The djbdns qualification procedure can search through DNS for several possible qualifications of a name. For example, the name cheetah+.heaven.af.mil+.af.mil is qualified as cheetah.heaven.af.mil if that name has IP addresses listed in DNS, or cheetah.af.mil otherwise. In general, x+y1+y2+y3 is qualified as xy1 if xy1 has IP addresses listed in DNS; otherwise, as xy2 if xy2 has IP addresses listed in DNS; otherwise, as xy3. You can list any number of +'s. Searching is applied after rewriting, so you can use a rewriting instruction such as ?:+.heaven.af.mil+.af.mil to have lion qualified as lion.heaven.af.mil or lion.af.mil, and tiger qualified as tiger.heaven.af.mil or tiger.af.mil, and so on. Searching is generally not a recommended feature. If you rely on gw being qualified as gw.af.mil, and someone suddenly adds a new gw.heaven.af.mil, you'll end up talking to the wrong host. It's better to rely on syntactic rules that you control.
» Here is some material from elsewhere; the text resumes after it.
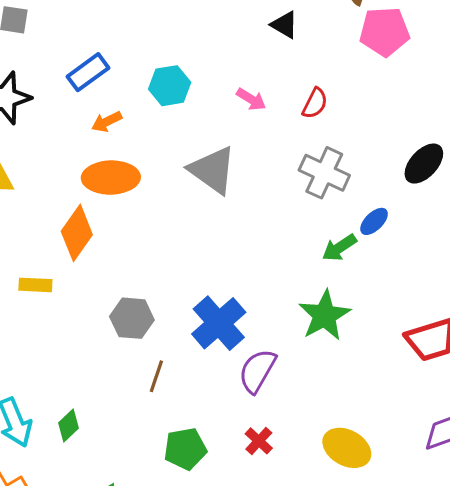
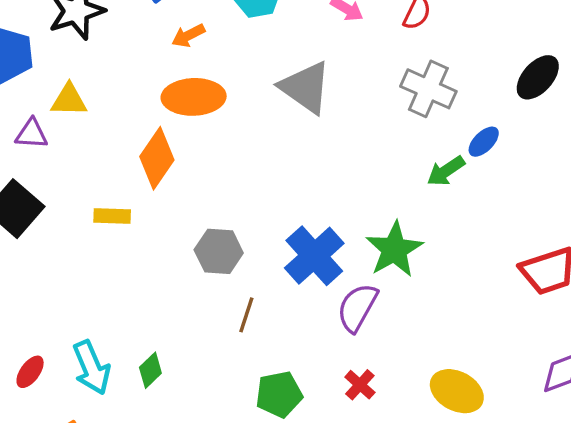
green star: (324, 315) -> (394, 249), moved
If the rewriting-instructions file does not exist, the djbdns qualification procedure looks for a local domain name in three places: 1. the $LOCALDOMAIN environment variable, if it is set; or 2. the first domain or search line in /etc/resolv.conf, if /etc/resolv.conf exists and has such a line; or 3. everything after the first dot in the system's hostname. It then creates rewriting instructions of the form ?:.domain *.: so that .domain is added to any name without dots or brackets. You can specify searching in $LOCALDOMAIN by using several domain names separated by spaces. Your system administrator can specify searching in /etc/resolv.conf by putting several domains on a search line.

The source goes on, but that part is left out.